[The task]: Copy every line of the data in which the word "Cape" occurs.

[Page-level text extractions]
----------

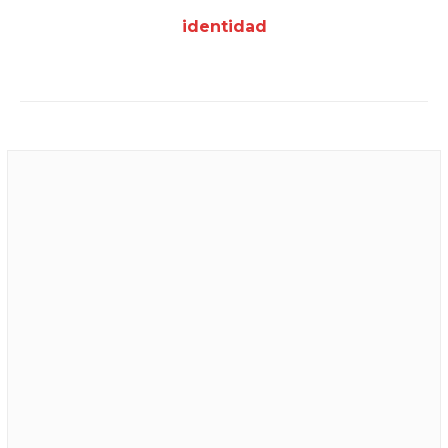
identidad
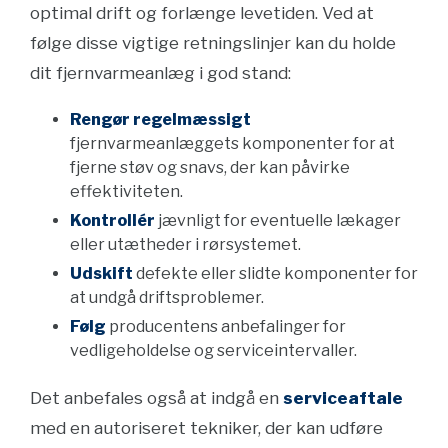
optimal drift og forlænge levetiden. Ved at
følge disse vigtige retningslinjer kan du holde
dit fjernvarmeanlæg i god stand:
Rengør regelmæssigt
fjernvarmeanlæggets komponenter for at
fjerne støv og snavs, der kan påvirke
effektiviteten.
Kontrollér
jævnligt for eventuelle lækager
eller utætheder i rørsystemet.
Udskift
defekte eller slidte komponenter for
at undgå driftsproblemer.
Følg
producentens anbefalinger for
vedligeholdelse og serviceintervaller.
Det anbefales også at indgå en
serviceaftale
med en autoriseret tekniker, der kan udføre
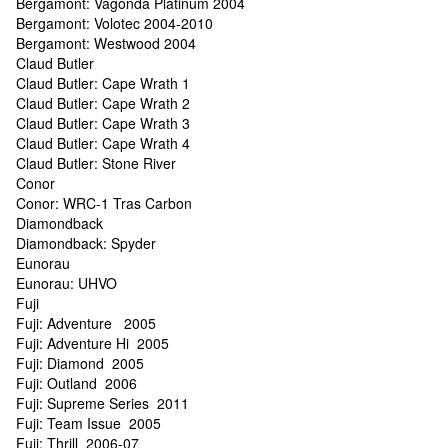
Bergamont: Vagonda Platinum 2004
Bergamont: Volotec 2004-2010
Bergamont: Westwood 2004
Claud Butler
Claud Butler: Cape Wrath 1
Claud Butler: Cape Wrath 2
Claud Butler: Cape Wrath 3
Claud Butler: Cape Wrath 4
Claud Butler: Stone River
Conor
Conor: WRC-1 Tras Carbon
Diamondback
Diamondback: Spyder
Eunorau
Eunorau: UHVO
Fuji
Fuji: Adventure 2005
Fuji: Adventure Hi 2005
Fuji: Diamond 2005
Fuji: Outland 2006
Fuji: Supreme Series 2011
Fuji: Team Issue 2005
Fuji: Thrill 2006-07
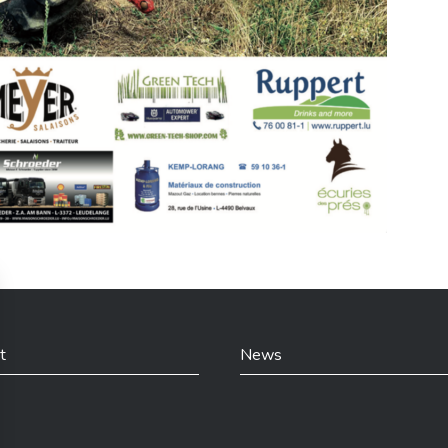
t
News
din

----------

[Finished task]:
Claud Butler: Cape Wrath 1
Claud Butler: Cape Wrath 2
Claud Butler: Cape Wrath 3
Claud Butler: Cape Wrath 4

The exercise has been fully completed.